Development of the 2023 ACR/EULAR Antiphospholipid Syndrome Classification Criteria, Phase III-C Report: Assessment of Patient Scenarios (Derivation Cohort) and Refinement of Definitions
- PMID: 40621809
- DOI: 10.1002/acr.25599
Development of the 2023 ACR/EULAR Antiphospholipid Syndrome Classification Criteria, Phase III-C Report: Assessment of Patient Scenarios (Derivation Cohort) and Refinement of Definitions
Abstract
Objective: The 2023 ACR/EULAR Antiphospholipid Syndrome (APS) Classification criteria aim to identify patients with high likelihood of APS for research. Phases I/II of our four-phase methodological approach resulted in 27 candidate criteria organized in clinical and laboratory domains. Here, we summarize Phase III efforts to reduce and refine criteria using patient scenarios.
Methods: Using standardized definitions for candidate criteria, the Steering Committee collected antiphospholipid antibody (aPL)-positive cases referred for "suspected APS". Treating physicians assessed APS case likelihood using a Likert Scale. Poisson regression calculated risk ratios (RR) and 95% confidence intervals to quantify the direction and size of the association of candidate criteria with "highly likely" versus "equivocal or unlikely" APS, which guided Steering Committee candidate criteria refinement and organization.

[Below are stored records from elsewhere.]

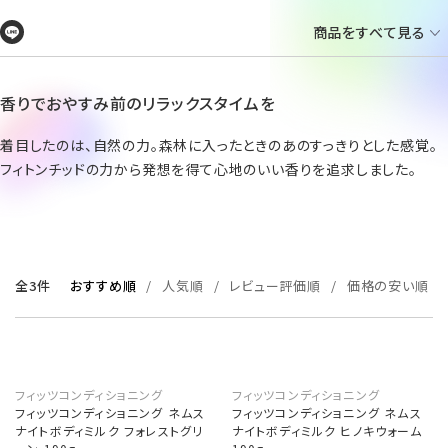
商品をすべて見る
香りでおやすみ前のリラックスタイムを
着目したのは、自然の力。森林に入ったときのあのすっきりとした感覚。
フィトンチッドの力から発想を得て心地のいい香りを追求しました。
全3件
おすすめ順
人気順
レビュー評価順
価格の安い順
フィッツコンディショニング
フィッツコンディショニング
フィッツコンディショニング ネムス
フィッツコンディショニング ネムス
ナイトボディミルク フォレストグリ
ナイトボディミルク ヒノキウォーム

Results: We collected 314 suspected APS cases (137 [44%] highly likely, 177 [56%] equivocal/unlikely APS). Provoking venous thromboembolism (VTE) or arterial thromboses (AT) risk factors reduced the size of the association with highly likely APS (RR 4.31 [95%CI 2.11-8.78] to RR 1.56 [95%CI 0.89-2.75] for VTE, and RR 3.48 [95%CI 1.91-6.32] to RR 1.64 [95%CI 0.77-3.51] for AT). Persistent lupus anticoagulant, anticardiolipin IgG antibody >40U, and anti-β2-glycoprotein-I IgG antibody >40U were positively associated with highly likely APS (all p<0.05). Eventually, items within eight additive and independent clinical and laboratory domains were refined.
Conclusion: Referred suspected APS cases provided insight into associations of individual candidate criteria with APS likelihood. Risk ratio analyses helped refine items and organize the draft classification system into eight additive and independent clinical and laboratory domains.